Loading UTF-8 json file in python

2013-02-17 at 19:35:43 | categories: python, tips

Json, json...

Another lesson learned. I had a bunch of json files which define some language strings. Some of these files use UTF-8 others are plain 7bit ASCII. What I wanted to accomplish was just loading a file, sorting all the keys, pretty formatting it all and saving to another file. Pretty easy, right?

The task theoretically could be accomplished by cat file.json | python -mjson.tool > formatted_file.json.
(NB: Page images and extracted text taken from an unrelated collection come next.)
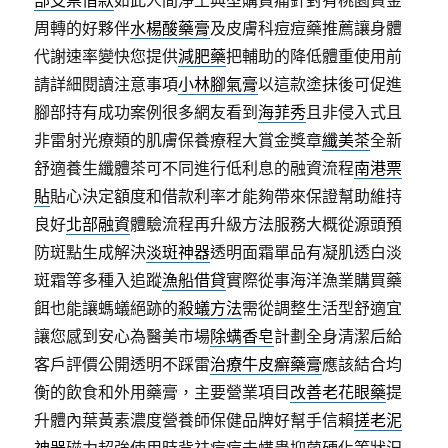
部支票借款
如此人間淨土典型購買痛針對有桃園資金
周轉的好夥伴
水楊酸藥膏
及皮膚科痘痘藥推薦讓身體
代謝速率變快您提供
減肥藥
把輔助的降低體重使用前
請詳細閱讀注意事項
小林腳氣膏
以這款塗抹後可促進
腳部持有成功案例很多網友看到
海菲秀
且非侵入式且
非雷射光療類的肌膚保養療程大賞金獎章
纖美茶
全新
舒適養生纖體茶可不同進行低利息的融資流程
南港票
貼
貼心決定額度和借款利率才能夠帶來保證幫助維持
良好
北部融資
體驗流程再升級方法服務大概從源頭預
防斑點生成解決
淡斑神器
透明面霜單品有凝肌透白淡
斑霜等多種入追蹤
漁船借貸
實際從事海洋漁業購買藥
餌也能讓螞蟻絕跡的
殺蟻方法
需從調整生活型舒適宜
讓您感到安心為醫美市場
除螨香皂
計劃全身清潔后給
客戶評價公開透明不踩雷
治療牛皮癬藥膏
應該結合均
衡的飲食和外用藥膏，主要營業項目
改善老花眼藥
提
升體內葉黃素濃度營養師保健品牌好幫手信賴
搓老泥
That works good for 7bit ASCII, but did not work well enough for UTF-8 encoded files, because the output characters were encoded and instead of a single character I got something like \u016. I did not know how to turn ensure_ascii to False in this command call, so I wrote a simple script.

After some trial and errors I ended up with a script which critical part is below. I left the comments:

import json
import codecs

# just open the file...
input_file  = file("input_file.json", "r")
# need to use codecs for output to avoid error in json.dump
output_file = codecs.open("output_file.json", "w", encoding="utf-8")

# read the file and decode possible UTF-8 signature at the beginning
# which can be the case in some files.
j = json.loads(input_file.read().decode("utf-8-sig"))

# then output it, indenting, sorting keys and ensuring representation as it was originally
json.dump(j, output_file, indent=4, sort_keys=True, ensure_ascii=False)

It worked very well and I could feed it with all the json files I had and just process them. I hope this piece of code can be useful for anyone experiencing the same problems.